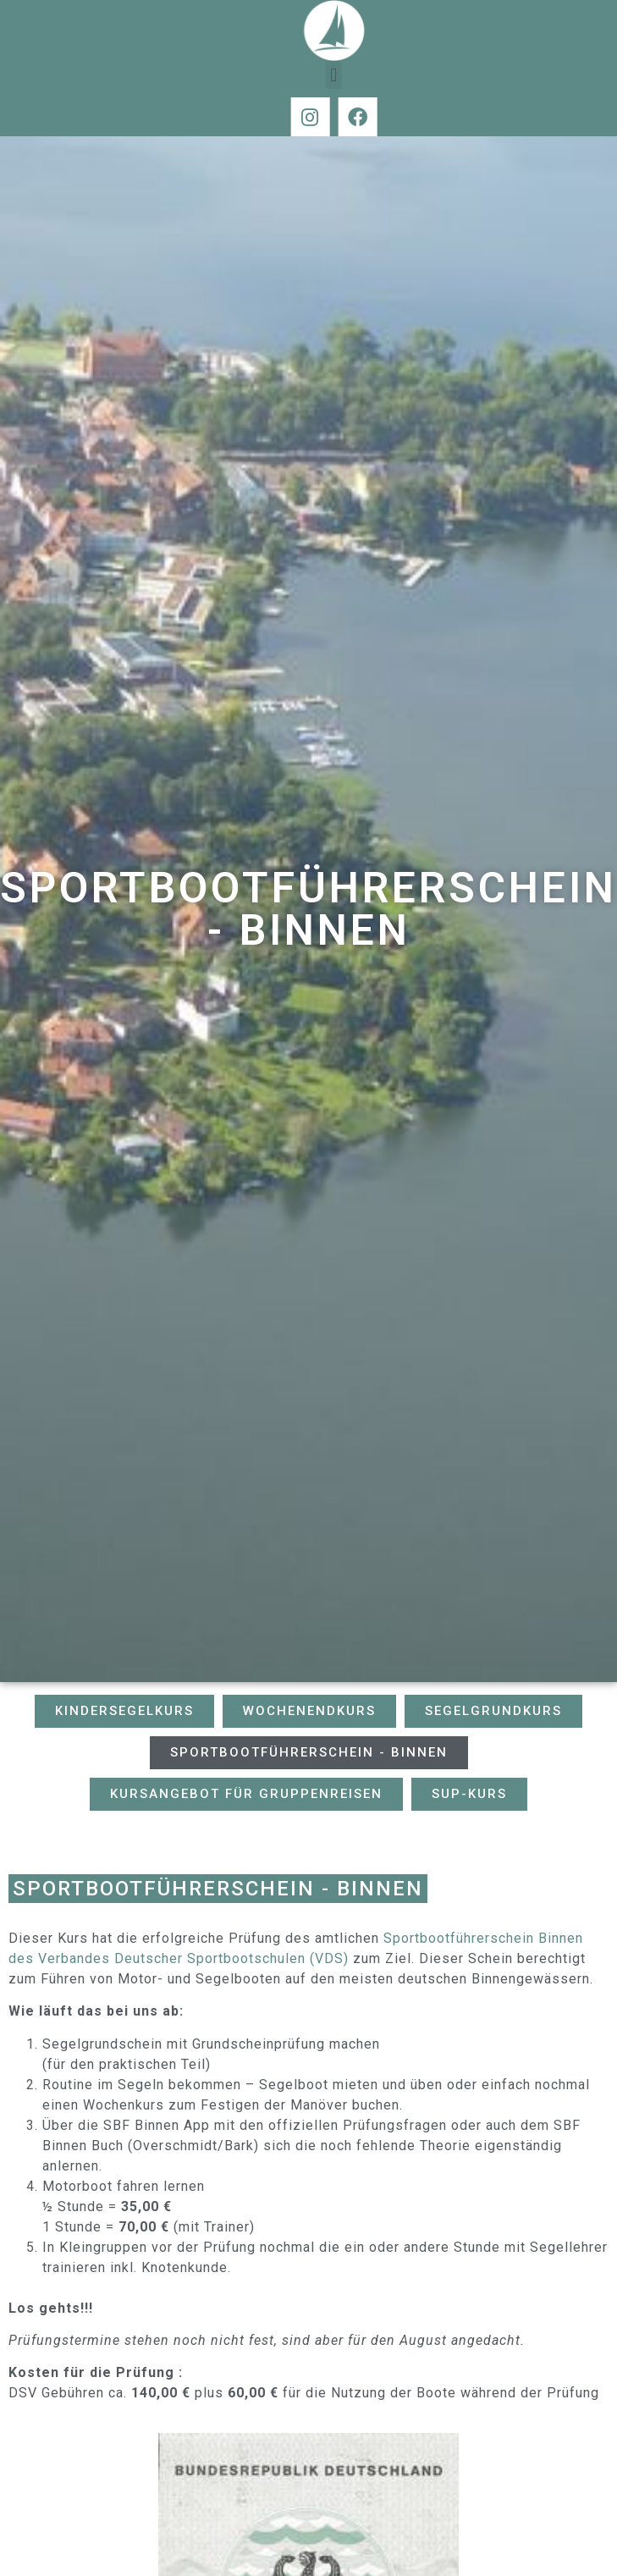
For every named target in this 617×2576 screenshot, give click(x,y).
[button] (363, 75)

###

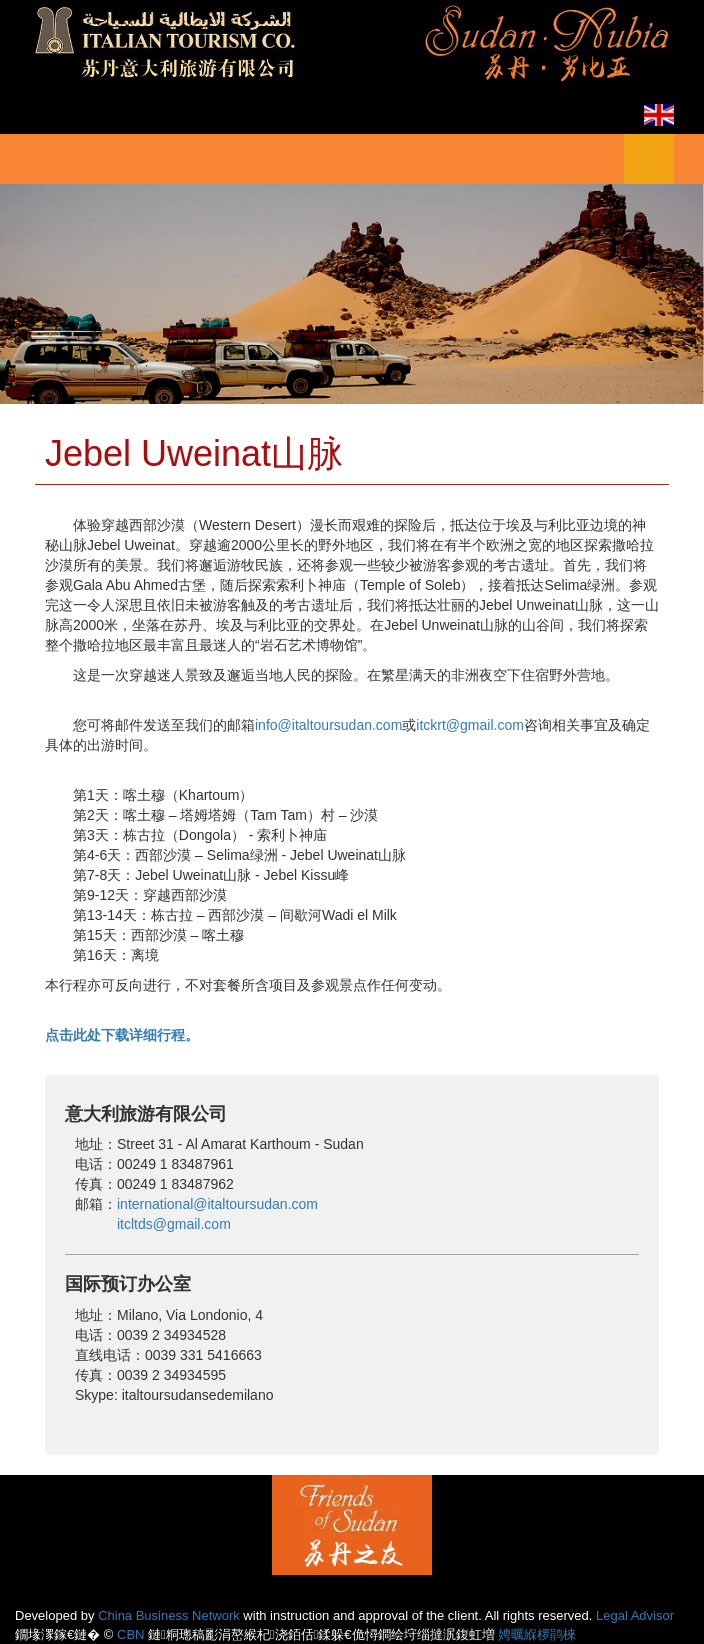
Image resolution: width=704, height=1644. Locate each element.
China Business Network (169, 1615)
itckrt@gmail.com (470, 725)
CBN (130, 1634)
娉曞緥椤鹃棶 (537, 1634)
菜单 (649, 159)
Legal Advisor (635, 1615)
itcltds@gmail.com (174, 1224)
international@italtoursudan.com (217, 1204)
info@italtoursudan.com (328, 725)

###

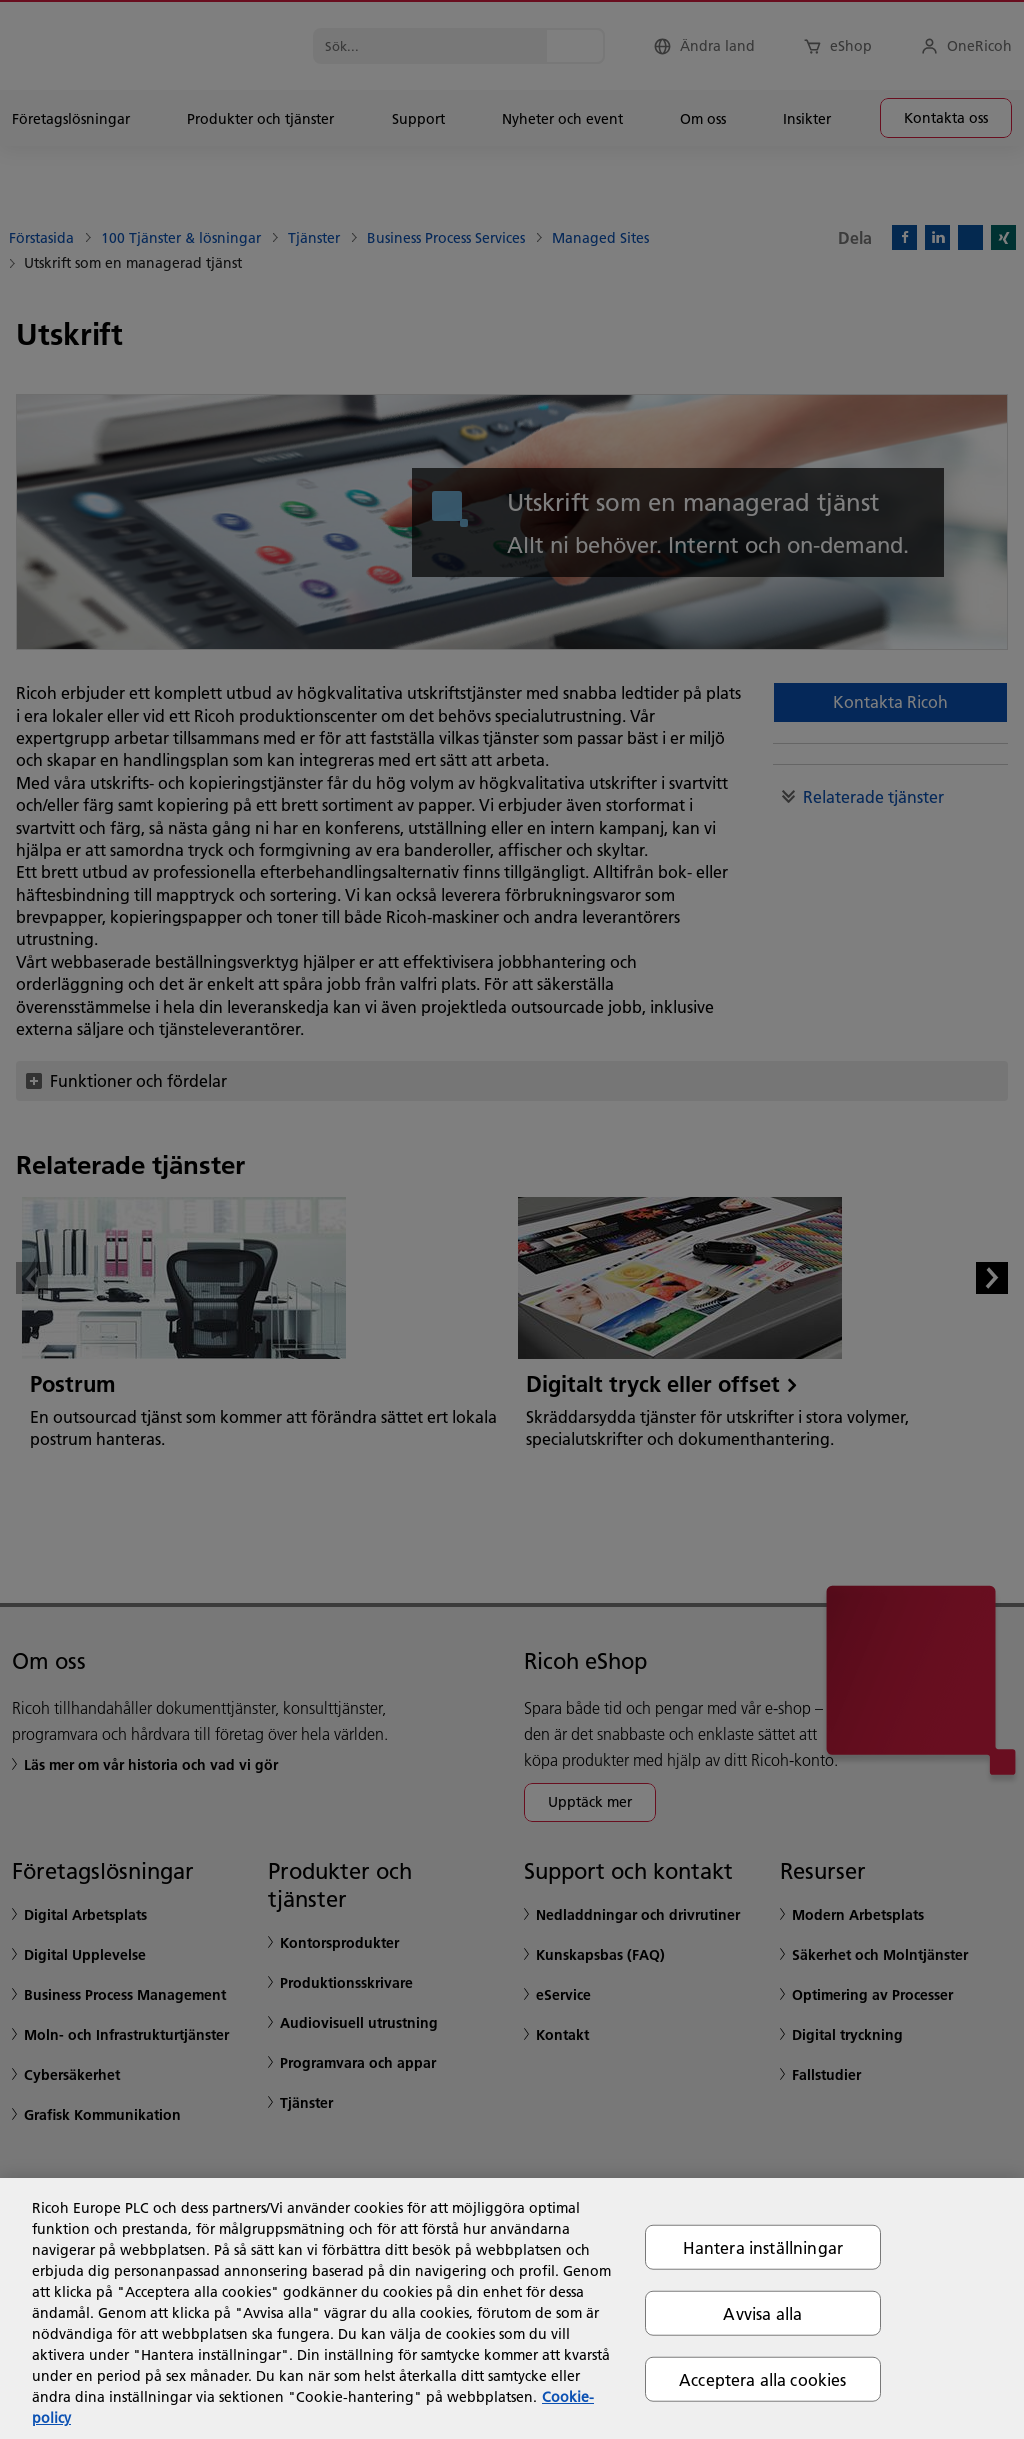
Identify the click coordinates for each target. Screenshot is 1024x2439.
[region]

###

## Assignment
The listing above holds a line with "itckrt@gmail.com (470, 725)" and a line with "info@italtoursudan.com (328, 725)". Print the stretch from the first through the second, exactly and alone.

## Output
itckrt@gmail.com (470, 725)
CBN (130, 1634)
娉曞緥椤鹃棶 (537, 1634)
菜单 (649, 159)
Legal Advisor (635, 1615)
itcltds@gmail.com (174, 1224)
international@italtoursudan.com (217, 1204)
info@italtoursudan.com (328, 725)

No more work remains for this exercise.